Obama pledges justice in visit to Dutch embassy
WASHINGTON (AP) — President Barack Obama paid tribute Tuesday to the nearly 200 citizens of the Netherlands who died when a Malaysia Airlines flight was shot down in Ukraine, visiting the Netherlands Embassy in Washington and pledging unity during a phone call with the Dutch leader.
At the embassy, Obama said he wanted to assure the Dutch people that the U.S. will work with them to recover the bodies of their loved ones, to ensure a proper investigation and to bring those responsible to justice.
Adding his inscription to a condolence book, Obama said the sorrow Americans feel over the tragedy is made even more acute by the deep ties between the U.S. and the Netherlands.
"Bound by that friendship, we will not rest until we are certain that justice is done," Obama wrote.
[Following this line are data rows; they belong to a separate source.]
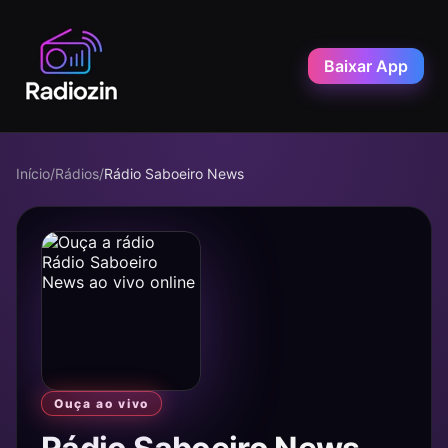
Baixar App
Início
/
Rádios
/
Rádio Saboeiro News
Ouça ao vivo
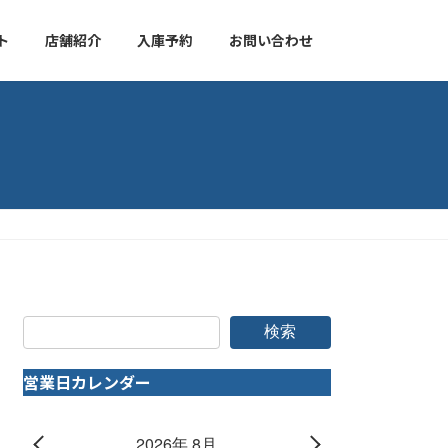
ト
店舗紹介
入庫予約
お問い合わせ
検索
営業日カレンダー
2026年 8月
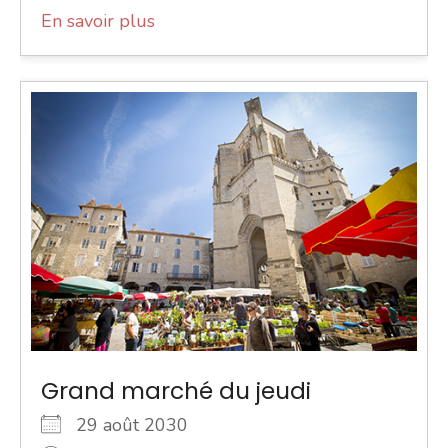
En savoir plus
Grand marché du jeudi
29 août 2030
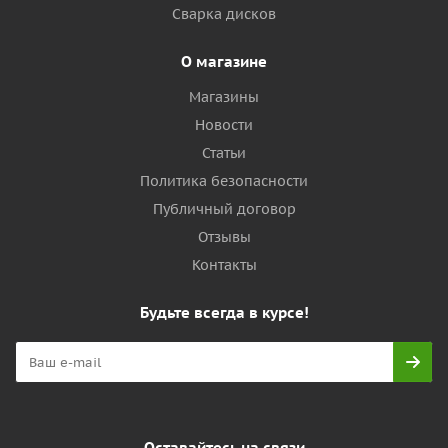
Сварка дисков
О магазине
Магазины
Новости
Статьи
Политика безопасности
Публичный договор
Отзывы
Контакты
Будьте всегда в курсе!
Оставайтесь на связи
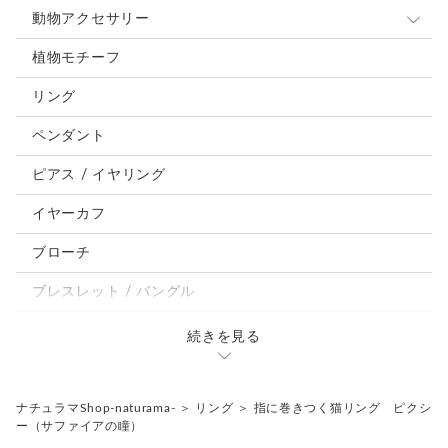
動物アクセサリー
猫
植物モチーフ
犬
リング
うさぎ
ペンダント
鳥、インコ、文鳥
ピアス / イヤリング
パンダ、馬、熊、豚、亀その他
イヤーカフ
モルフォ蝶
ブローチ
ブレスレット / バングル
ルーペ / メガネチェーン / その他
続きを見る
天然石ジュエリー1点もの
リング
チェーンネックレス
ナチュラマShop-naturama-
＞
リング
＞
指に巻きつく猫リング ピクシ
ー（サファイアの瞳）
ペンダント
帯留め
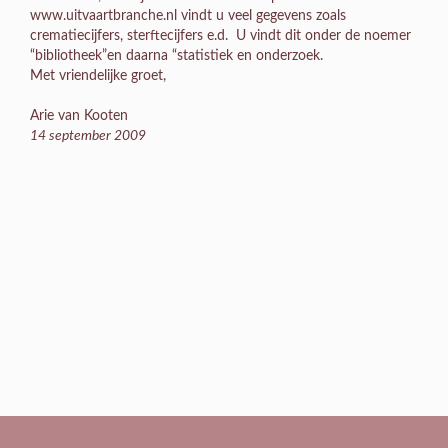
www.uitvaartbranche.nl vindt u veel gegevens zoals
crematiecijfers, sterftecijfers e.d. U vindt dit onder de noemer
“bibliotheek”en daarna “statistiek en onderzoek.
Met vriendelijke groet,
Arie van Kooten
14 september 2009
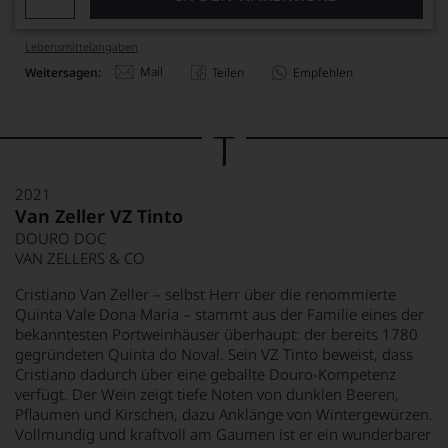
Lebensmittel­angaben
Mail
Weitersagen:
Teilen
Empfehlen
2021
Van Zeller VZ Tinto
DOURO DOC
VAN ZELLERS & CO
Cristiano Van Zeller – selbst Herr über die renommierte
Quinta Vale Dona Maria – stammt aus der Familie eines der
bekanntesten Portweinhäuser überhaupt: der bereits 1780
gegründeten Quinta do Noval. Sein VZ Tinto beweist, dass
Cristiano dadurch über eine geballte Douro-Kompetenz
verfügt. Der Wein zeigt tiefe Noten von dunklen Beeren,
Pflaumen und Kirschen, dazu Anklänge von Wintergewürzen.
Vollmundig und kraftvoll am Gaumen ist er ein wunderbarer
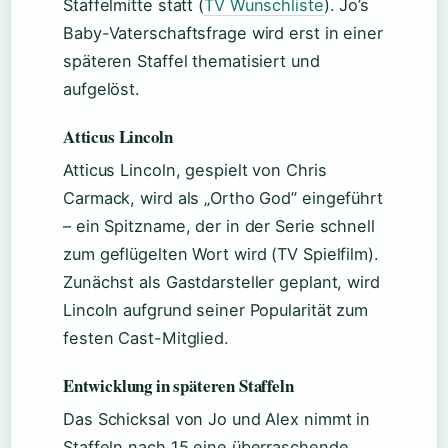
Staffelmitte statt (
TV Wunschliste
). Jo’s
Baby-Vaterschaftsfrage wird erst in einer
späteren Staffel thematisiert und
aufgelöst.
Atticus Lincoln
Atticus Lincoln, gespielt von Chris
Carmack, wird als „Ortho God” eingeführt
– ein Spitzname, der in der Serie schnell
zum geflügelten Wort wird (TV Spielfilm).
Zunächst als Gastdarsteller geplant, wird
Lincoln aufgrund seiner Popularität zum
festen Cast-Mitglied.
Entwicklung in späteren Staffeln
Das Schicksal von Jo und Alex nimmt in
Staffeln nach 15 eine überraschende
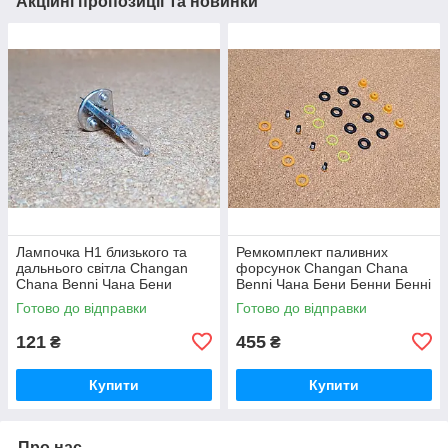
Акційні пропозиції та новинки
Лампочка Н1 близького та
Ремкомплект паливних
дальнього світла Changan
форсунок Changan Chana
Chana Benni Чана Бени
Benni Чана Бени Бенни Бенні
Бенни Бенні Бені
Бені
Готово до відправки
Готово до відправки
121
455
₴
₴
Купити
Купити
Про нас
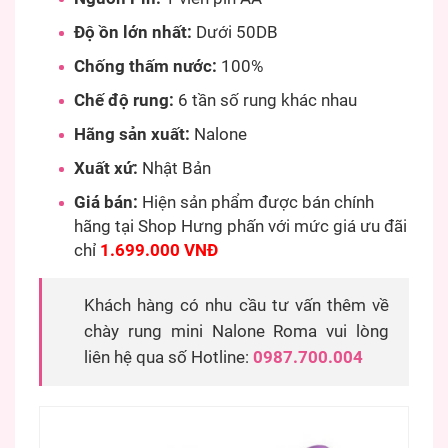
Độ ồn lớn nhất:
Dưới 50DB
Chống thấm nước:
100%
Chế độ rung:
6 tần số rung khác nhau
Hãng sản xuất:
Nalone
Xuất xứ:
Nhật Bản
Giá bán:
Hiện sản phẩm được bán chính
hãng tại Shop Hưng phấn với mức giá ưu đãi
chỉ
1.699.000 VNĐ
Khách hàng có nhu cầu tư vấn thêm về
chày rung mini Nalone Roma vui lòng
liên hệ qua số Hotline:
0987.700.004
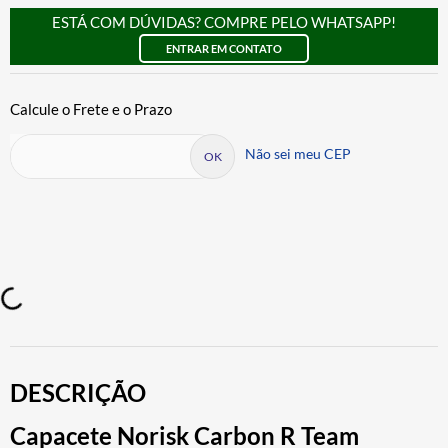
ESTÁ COM DÚVIDAS? COMPRE PELO WHATSAPP!
ENTRAR EM CONTATO
Não sei meu CEP
DESCRIÇÃO
Capacete Norisk Carbon R Team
Out of the 298 passengers and crew killed on the flight bound for Malaysia from Amsterdam, the Netherlands was the hardest hit nation, losing 193 citizens.
In a phone call later, Obama and Prime Minister Mark Rutte discussed concerns that Russia was continuing to send weapons and fighters into Ukraine to support pro-Russian separatists, the White House said. The U.S. has accused those separatists of launching the missile that brought down the plane.